The two triangles at the top of the shaded region are congruent to the two white triangles below it, showing that the area of the shaded region is the same as the area of the rectangle with height parallel to $K H$ and width parallel to $E F$.

The height of the outer rectangle, which is the length of $C B$, is the larger diameter of the hexagons, which is twice a side length. Thus the length of $C B$ is twice that of $H G$. The points $E$ and $F$ correspond to $H$ and $G$ along $A B$, so $E F$ is half of $A B$ and is located centrally along that edge.
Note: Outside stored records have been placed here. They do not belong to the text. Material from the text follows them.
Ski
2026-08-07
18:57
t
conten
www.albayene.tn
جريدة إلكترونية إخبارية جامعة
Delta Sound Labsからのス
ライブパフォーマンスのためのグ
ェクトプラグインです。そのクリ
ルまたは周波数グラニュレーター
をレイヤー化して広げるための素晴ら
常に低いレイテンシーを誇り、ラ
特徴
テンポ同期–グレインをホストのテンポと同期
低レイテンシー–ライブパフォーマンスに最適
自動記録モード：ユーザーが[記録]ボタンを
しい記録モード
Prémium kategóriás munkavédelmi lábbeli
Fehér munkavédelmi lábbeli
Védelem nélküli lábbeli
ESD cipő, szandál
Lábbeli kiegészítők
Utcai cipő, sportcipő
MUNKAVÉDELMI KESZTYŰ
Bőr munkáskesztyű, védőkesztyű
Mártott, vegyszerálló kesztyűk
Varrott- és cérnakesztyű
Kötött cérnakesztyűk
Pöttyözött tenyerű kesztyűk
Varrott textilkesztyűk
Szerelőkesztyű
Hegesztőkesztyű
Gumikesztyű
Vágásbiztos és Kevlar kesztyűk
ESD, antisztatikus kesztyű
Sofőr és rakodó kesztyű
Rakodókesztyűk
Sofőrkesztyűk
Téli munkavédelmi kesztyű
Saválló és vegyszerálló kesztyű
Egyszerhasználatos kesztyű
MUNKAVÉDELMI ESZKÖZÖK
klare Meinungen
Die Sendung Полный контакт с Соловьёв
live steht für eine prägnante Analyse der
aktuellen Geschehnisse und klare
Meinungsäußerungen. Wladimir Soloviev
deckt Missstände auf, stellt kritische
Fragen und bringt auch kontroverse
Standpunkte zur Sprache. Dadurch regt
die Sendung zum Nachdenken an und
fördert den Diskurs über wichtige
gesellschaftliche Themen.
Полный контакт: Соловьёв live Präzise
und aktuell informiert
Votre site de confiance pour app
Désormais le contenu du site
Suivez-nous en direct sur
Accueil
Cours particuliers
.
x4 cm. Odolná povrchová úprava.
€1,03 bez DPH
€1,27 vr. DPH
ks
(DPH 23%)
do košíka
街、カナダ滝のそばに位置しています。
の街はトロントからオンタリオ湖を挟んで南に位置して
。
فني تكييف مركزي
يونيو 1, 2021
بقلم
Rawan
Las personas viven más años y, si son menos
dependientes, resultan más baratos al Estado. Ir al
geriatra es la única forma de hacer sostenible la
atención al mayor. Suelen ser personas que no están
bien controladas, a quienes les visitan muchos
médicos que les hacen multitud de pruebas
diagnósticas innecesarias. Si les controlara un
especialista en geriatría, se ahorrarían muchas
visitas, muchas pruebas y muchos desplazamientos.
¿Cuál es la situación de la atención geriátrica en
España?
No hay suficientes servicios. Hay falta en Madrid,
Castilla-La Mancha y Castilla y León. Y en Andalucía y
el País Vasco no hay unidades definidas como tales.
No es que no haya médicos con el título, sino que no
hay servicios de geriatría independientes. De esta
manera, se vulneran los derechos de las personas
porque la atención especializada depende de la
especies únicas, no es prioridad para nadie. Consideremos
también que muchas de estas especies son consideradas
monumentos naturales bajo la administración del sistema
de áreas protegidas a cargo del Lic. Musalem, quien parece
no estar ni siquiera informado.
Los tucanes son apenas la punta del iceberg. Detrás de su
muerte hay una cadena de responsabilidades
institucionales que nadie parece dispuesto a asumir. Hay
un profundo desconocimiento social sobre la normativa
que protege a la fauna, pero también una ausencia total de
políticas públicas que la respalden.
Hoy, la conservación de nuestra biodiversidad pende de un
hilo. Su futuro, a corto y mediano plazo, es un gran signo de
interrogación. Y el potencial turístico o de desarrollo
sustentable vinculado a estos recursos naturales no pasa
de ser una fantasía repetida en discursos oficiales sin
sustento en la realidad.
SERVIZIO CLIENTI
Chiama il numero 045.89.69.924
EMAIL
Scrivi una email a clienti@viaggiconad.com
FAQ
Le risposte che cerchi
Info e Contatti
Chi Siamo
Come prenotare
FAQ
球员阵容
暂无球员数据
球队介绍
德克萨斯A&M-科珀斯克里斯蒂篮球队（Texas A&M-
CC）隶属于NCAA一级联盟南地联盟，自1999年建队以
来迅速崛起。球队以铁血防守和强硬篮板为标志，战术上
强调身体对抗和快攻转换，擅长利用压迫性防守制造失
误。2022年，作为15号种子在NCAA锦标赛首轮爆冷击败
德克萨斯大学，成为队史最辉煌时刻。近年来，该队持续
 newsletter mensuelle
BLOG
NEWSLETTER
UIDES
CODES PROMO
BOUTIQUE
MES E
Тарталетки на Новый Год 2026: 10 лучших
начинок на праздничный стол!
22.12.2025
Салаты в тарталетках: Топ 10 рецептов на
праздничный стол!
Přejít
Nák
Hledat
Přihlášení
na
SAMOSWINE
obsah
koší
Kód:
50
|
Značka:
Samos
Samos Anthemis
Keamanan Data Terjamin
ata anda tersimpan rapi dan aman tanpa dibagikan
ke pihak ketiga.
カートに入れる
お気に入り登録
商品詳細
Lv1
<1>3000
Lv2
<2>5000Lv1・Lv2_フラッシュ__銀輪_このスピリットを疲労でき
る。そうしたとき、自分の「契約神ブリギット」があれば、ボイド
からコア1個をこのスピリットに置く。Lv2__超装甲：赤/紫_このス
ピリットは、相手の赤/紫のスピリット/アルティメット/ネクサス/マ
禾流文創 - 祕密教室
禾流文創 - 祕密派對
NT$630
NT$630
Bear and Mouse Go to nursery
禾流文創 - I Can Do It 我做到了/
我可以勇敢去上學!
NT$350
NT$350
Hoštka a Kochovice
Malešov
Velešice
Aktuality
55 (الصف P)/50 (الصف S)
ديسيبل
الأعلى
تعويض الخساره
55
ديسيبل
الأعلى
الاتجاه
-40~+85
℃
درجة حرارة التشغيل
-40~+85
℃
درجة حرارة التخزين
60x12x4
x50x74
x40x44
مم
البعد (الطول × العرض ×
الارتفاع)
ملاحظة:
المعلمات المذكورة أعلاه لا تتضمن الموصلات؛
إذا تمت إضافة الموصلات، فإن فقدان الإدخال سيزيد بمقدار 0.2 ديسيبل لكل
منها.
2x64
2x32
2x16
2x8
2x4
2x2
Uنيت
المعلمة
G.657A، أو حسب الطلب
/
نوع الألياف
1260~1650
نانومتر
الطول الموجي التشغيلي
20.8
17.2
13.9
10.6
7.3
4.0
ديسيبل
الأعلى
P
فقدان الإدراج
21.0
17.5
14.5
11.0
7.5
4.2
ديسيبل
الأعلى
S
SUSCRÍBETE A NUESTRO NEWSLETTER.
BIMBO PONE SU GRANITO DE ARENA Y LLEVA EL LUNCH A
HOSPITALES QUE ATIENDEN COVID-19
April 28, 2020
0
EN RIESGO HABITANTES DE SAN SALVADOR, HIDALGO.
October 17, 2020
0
So along $A B$, $J$ is at the midpoint, while $E$ is at the midpoint of $A J$ and $F$ of $J B$. Point $I$ is at the midpoint of $A F$. So the points along $A B$ lie at the following locations (as proportions of $A B$): $E$ is at $\frac{1}{4}$, $I$ at $\frac{3}{8}$, $J$ at $\frac{1}{2}$, and $F$ at $\frac{3}{4}$. This means that $J$ is one third of the way between $I$ and $F$, so $K$ is one third of the way from $B$ to $G$. Since $B G$ is one quarter of $B C$, $K G$ is two thirds of one quarter of $B C$, which is $\frac{1}{6}$.

As a proportion of $B G$ then $K H$ is $\frac{1}{2} + \frac{1}{6} = \frac{2}{3}$ while $E F$ is $\frac{1}{2}$ of $A B$. So the shaded region has area equal to $\frac{1}{2} \times \frac{2}{3} = \frac{1}{3}$ of the area of the outer rectangle.